▶ **WHAT THE EXERCISE ASKS**
Transcribe the full listing without changing a word, and omit its pictures.

** Opening LISTED RECORDS block **

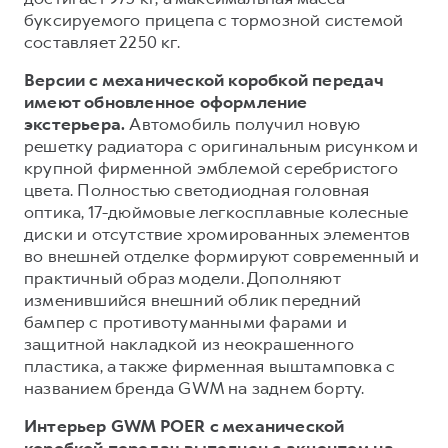
буксируемого прицепа с тормозной системой
составляет 2250 кг.
Версии с механической коробкой передач
имеют обновленное оформление
экстерьера.
Автомобиль получил новую
решетку радиатора с оригинальным рисунком и
крупной фирменной эмблемой серебристого
цвета. Полностью светодиодная головная
оптика, 17-дюймовые легкосплавные колесные
диски и отсутствие хромированных элементов
во внешней отделке формируют современный и
практичный образ модели. Дополняют
изменившийся внешний облик передний
бампер с противотуманными фарами и
защитной накладкой из неокрашенного
пластика, а также фирменная выштамповка с
названием бренда GWM на заднем борту.
Интерьер GWM POER с механической
коробкой передач выполнен с акцентом на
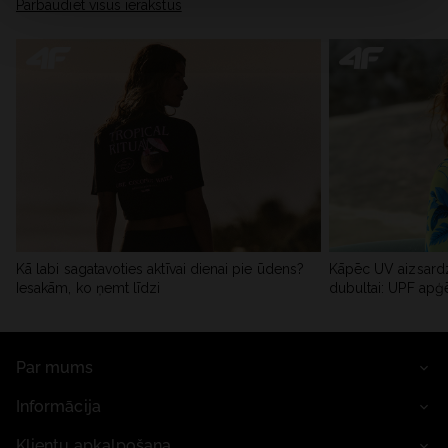
Pārbaudiet visus ierakstus
Kā labi sagatavoties aktīvai dienai pie ūdens?
Kāpēc UV aizsardz
Iesakām, ko ņemt līdzi
dubultai: UPF apģ
Par mums
Informācija
Klientu apkalpošana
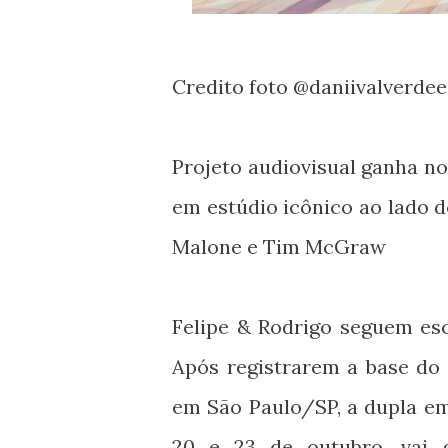
Credito foto @daniivalverdee
Projeto audiovisual ganha n
em estúdio icônico ao lado 
Malone e Tim McGraw
Felipe & Rodrigo seguem esc
Após registrarem a base do 
em São Paulo/SP, a dupla em
20 e 23 de outubro, vai 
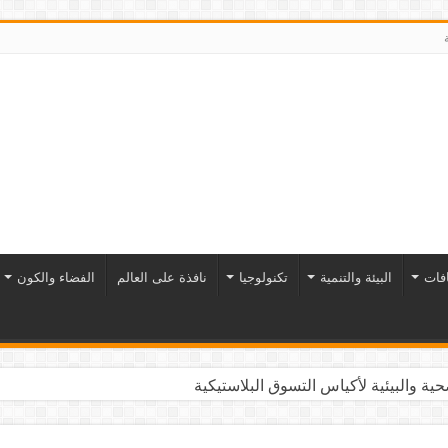
افات
البيئة والتنمية
تكنولوجيا
نافذة على العالم
الفضاء والكون
ية والبيئية لأكياس التسوق البلاستيكية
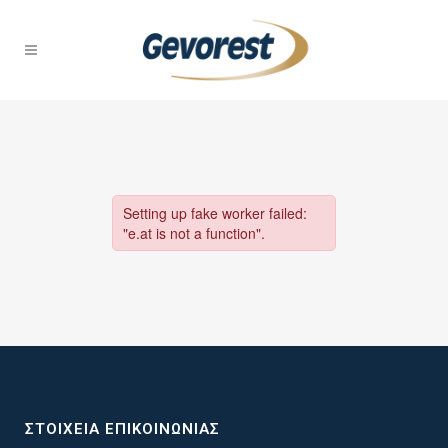
ΣΤΟΙΧΕΊΑ ΕΠΙΚΟΙΝΩΝΊΑΣ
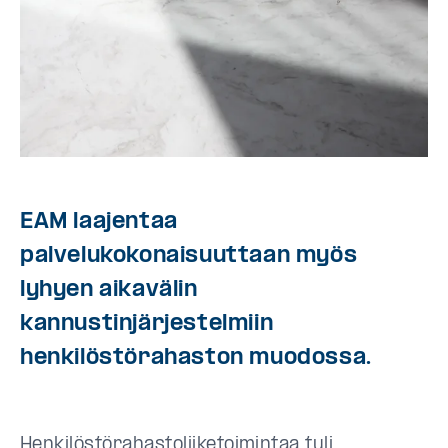
EAM laajentaa
palvelukokonaisuuttaan myös
lyhyen aikavälin
kannustinjärjestelmiin
henkilöstörahaston muodossa.
Henkilöstörahastoliiketoimintaa tuli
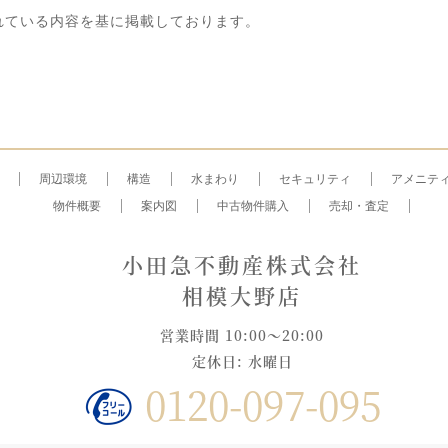
れている内容を基に掲載しております。
周辺環境
構造
水まわり
セキュリティ
アメニテ
物件概要
案内図
中古物件購入
売却・査定
小田急不動産株式会社
相模大野店
営業時間 10:00～20:00
定休日: 水曜日
0120-097-095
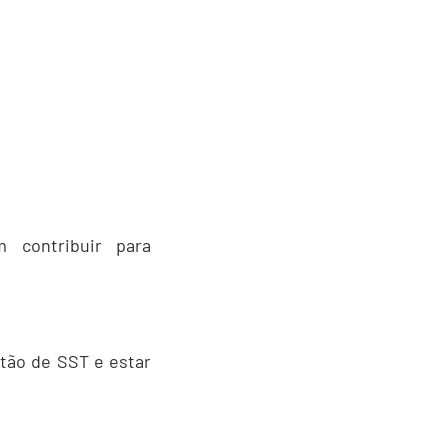
 contribuir para
tão de SST e estar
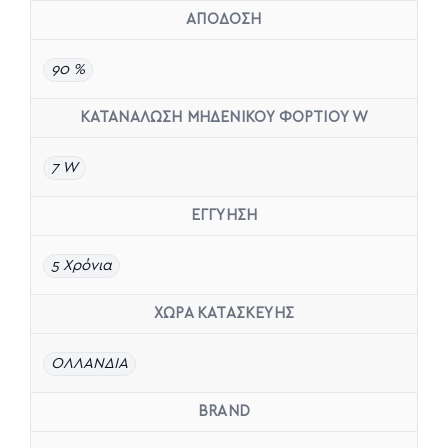
ΑΠΟΔΟΣΗ
90 %
ΚΑΤΑΝΑΛΩΣΗ ΜΗΔΕΝΙΚΟΥ ΦΟΡΤΙΟΥ W
7 W
ΕΓΓΥΗΣΗ
5 Χρόνια
ΧΩΡΑ ΚΑΤΑΣΚΕΥΗΣ
ΟΛΛΑΝΔΙΑ
BRAND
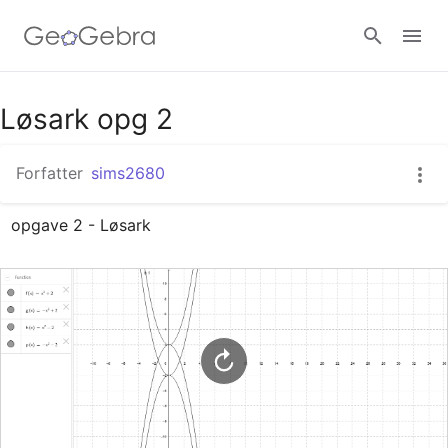
Google Classroom
Løsark opg 2
Forfatter
sims2680
GeoGebra Classroom
opgave 2 - Løsark
Log ind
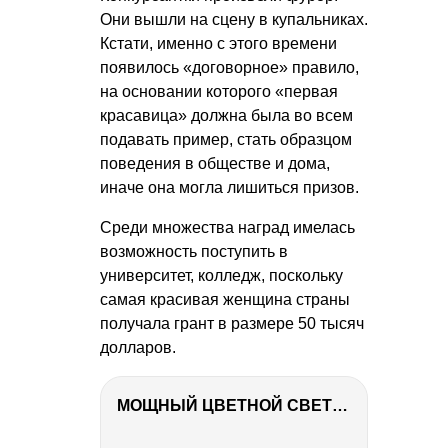
Они вышли на сцену в купальниках.
Кстати, именно с этого времени
появилось «договорное» правило,
на основании которого «первая
красавица» должна была во всем
подавать пример, стать образцом
поведения в обществе и дома,
иначе она могла лишиться призов.
Среди множества наград имелась
возможность поступить в
университет, колледж, поскольку
самая красивая женщина страны
получала грант в размере 50 тысяч
долларов.
МОЩНЫЙ ЦВЕТНОЙ СВЕТ – NANLITE FC-500C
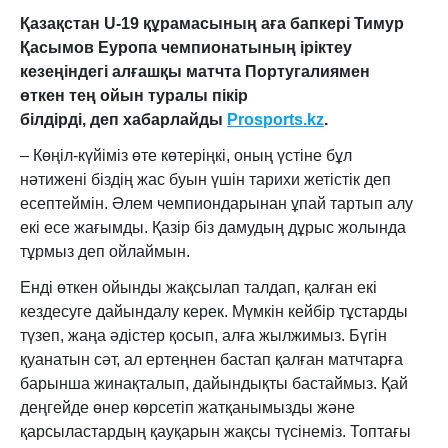
Қазақстан U-19 құрамасының аға бапкері Тимур
Қасымов Еуропа чемпионатының іріктеу
кезеңіндегі алғашқы матчта Португалиямен
өткен тең ойын туралы пікір
білдірді
, деп хабарлайды
Prosports.kz
.
– Көңіл-күйіміз өте көтеріңкі, оның үстіне бұл
нәтижені біздің жас буын үшін тарихи жетістік деп
есептеймін. Әлем чемпиондарынан ұпай тартып алу
екі есе жағымды. Қазір біз дамудың дұрыс жолында
тұрмыз деп ойлаймын.
Енді өткен ойынды жақсылап талдап, қалған екі
кездесуге дайындалу керек. Мүмкін кейбір тұстарды
түзеп, жаңа әдістер қосып, алға жылжимыз. Бүгін
қуанатын сәт, ал ертеңнен бастап қалған матчтарға
барынша жинақталып, дайындықты бастаймыз. Қай
деңгейде өнер көрсетіп жатқанымызды және
қарсыластардың қауқарын жақсы түсінеміз. Топтағы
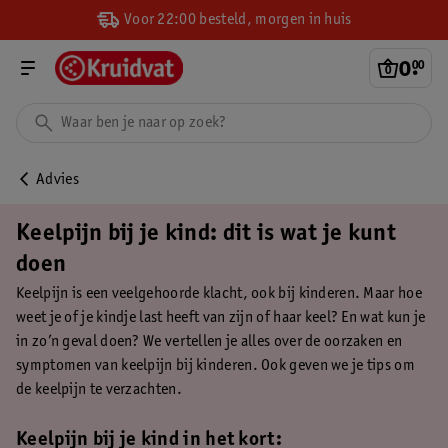
Voor 22:00 besteld, morgen in huis
0
.
00
Advies
Keelpijn bij je kind: dit is wat je kunt
doen
Keelpijn is een veelgehoorde klacht, ook bij kinderen. Maar hoe
weet je of je kindje last heeft van zijn of haar keel? En wat kun je
in zo’n geval doen? We vertellen je alles over de oorzaken en
symptomen van keelpijn bij kinderen. Ook geven we je tips om
de keelpijn te verzachten.
Keelpijn bij je kind in het kort:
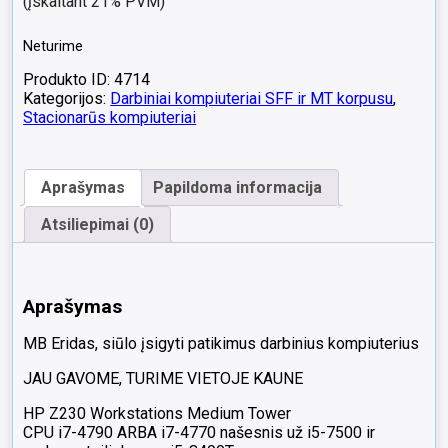
(įskaitant 21% PVM)
Neturime
Produkto ID: 4714
Kategorijos:
Darbiniai kompiuteriai SFF ir MT korpusu
,
Stacionarūs kompiuteriai
Aprašymas
Papildoma informacija
Atsiliepimai (0)
Aprašymas
MB Eridas, siūlo įsigyti patikimus darbinius kompiuterius
JAU GAVOME, TURIME VIETOJE KAUNE
HP Z230 Workstations Medium Tower
CPU i7-4790 ARBA i7-4770 našesnis už i5-7500 ir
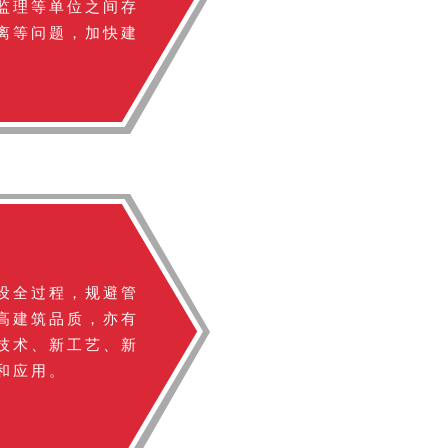
监理等单位之间存
离等问题，加快建
设全过程，规避管
高建筑品质，亦有
技术、新工艺、新
和应用。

** Closing LISTED RECORDS block **

▶ **RESULT OF THE TASK**
буксируемого прицепа с тормозной системой
составляет 2250 кг.
Версии с механической коробкой передач
имеют обновленное оформление
экстерьера.
Автомобиль получил новую
решетку радиатора с оригинальным рисунком и
крупной фирменной эмблемой серебристого
цвета. Полностью светодиодная головная
оптика, 17-дюймовые легкосплавные колесные
диски и отсутствие хромированных элементов
во внешней отделке формируют современный и
практичный образ модели. Дополняют
изменившийся внешний облик передний
бампер с противотуманными фарами и
защитной накладкой из неокрашенного
пластика, а также фирменная выштамповка с
названием бренда GWM на заднем борту.
Интерьер GWM POER с механической
коробкой передач выполнен с акцентом на
Pārbaudiet visus ierakstus
Kā labi sagatavoties aktīvai dienai pie ūdens?
Kāpēc UV aizsardz
Iesakām, ko ņemt līdzi
dubultai: UPF apģ
Par mums
Informācija
Klientu apkalpošana
Credito foto @daniivalverdee
Projeto audiovisual ganha n
em estúdio icônico ao lado 
Malone e Tim McGraw
Felipe & Rodrigo seguem esc
Após registrarem a base do 
em São Paulo/SP, a dupla em
20 e 23 de outubro, vai 
افات
البيئة والتنمية
تكنولوجيا
نافذة على العالم
الفضاء والكون
ية والبيئية لأكياس التسوق البلاستيكية
ΣΤΟΙΧΕΊΑ ΕΠΙΚΟΙΝΩΝΊΑΣ
EAM laajentaa
palvelukokonaisuuttaan myös
lyhyen aikavälin
kannustinjärjestelmiin
henkilöstörahaston muodossa.
Henkilöstörahastoliiketoimintaa tuli
れている内容を基に掲載しております。
周辺環境
構造
水まわり
セキュリティ
アメニテ
物件概要
案内図
中古物件購入
売却・査定
小田急不動産株式会社
相模大野店
営業時間 10:00～20:00
定休日: 水曜日
0120-097-095
 contribuir para
tão de SST e estar
ΑΠΟΔΟΣΗ
90 %
ΚΑΤΑΝΑΛΩΣΗ ΜΗΔΕΝΙΚΟΥ ΦΟΡΤΙΟΥ W
7 W
ΕΓΓΥΗΣΗ
5 Χρόνια
ΧΩΡΑ ΚΑΤΑΣΚΕΥΗΣ
ΟΛΛΑΝΔΙΑ
BRAND
Google Classroom
Løsark opg 2
Forfatter
sims2680
GeoGebra Classroom
opgave 2 - Løsark
Log ind
Они вышли на сцену в купальниках.
Кстати, именно с этого времени
появилось «договорное» правило,
на основании которого «первая
красавица» должна была во всем
подавать пример, стать образцом
поведения в обществе и дома,
иначе она могла лишиться призов.
Среди множества наград имелась
возможность поступить в
университет, колледж, поскольку
самая красивая женщина страны
получала грант в размере 50 тысяч
долларов.
МОЩНЫЙ ЦВЕТНОЙ СВЕТ – NANLITE FC-500C
Қазақстан U-19 құрамасының аға бапкері Тимур
Қасымов Еуропа чемпионатының іріктеу
кезеңіндегі алғашқы матчта Португалиямен
өткен тең ойын туралы пікір
білдірді
, деп хабарлайды
Prosports.kz
.
– Көңіл-күйіміз өте көтеріңкі, оның үстіне бұл
нәтижені біздің жас буын үшін тарихи жетістік деп
есептеймін. Әлем чемпиондарынан ұпай тартып алу
екі есе жағымды. Қазір біз дамудың дұрыс жолында
тұрмыз деп ойлаймын.
Енді өткен ойынды жақсылап талдап, қалған екі
кездесуге дайындалу керек. Мүмкін кейбір тұстарды
түзеп, жаңа әдістер қосып, алға жылжимыз. Бүгін
қуанатын сәт, ал ертеңнен бастап қалған матчтарға
барынша жинақталып, дайындықты бастаймыз. Қай
деңгейде өнер көрсетіп жатқанымызды және
қарсыластардың қауқарын жақсы түсінеміз. Топтағы
Voor 22:00 besteld, morgen in huis
0
.
00
Advies
Keelpijn bij je kind: dit is wat je kunt
doen
Keelpijn is een veelgehoorde klacht, ook bij kinderen. Maar hoe
weet je of je kindje last heeft van zijn of haar keel? En wat kun je
in zo’n geval doen? We vertellen je alles over de oorzaken en
symptomen van keelpijn bij kinderen. Ook geven we je tips om
de keelpijn te verzachten.
Keelpijn bij je kind in het kort:
(įskaitant 21% PVM)
Neturime
Produkto ID: 4714
Kategorijos:
Darbiniai kompiuteriai SFF ir MT korpusu
,
Stacionarūs kompiuteriai
Aprašymas
Papildoma informacija
Atsiliepimai (0)
Aprašymas
MB Eridas, siūlo įsigyti patikimus darbinius kompiuterius
JAU GAVOME, TURIME VIETOJE KAUNE
HP Z230 Workstations Medium Tower
CPU i7-4790 ARBA i7-4770 našesnis už i5-7500 ir
监理等单位之间存
离等问题，加快建
设全过程，规避管
高建筑品质，亦有
技术、新工艺、新
和应用。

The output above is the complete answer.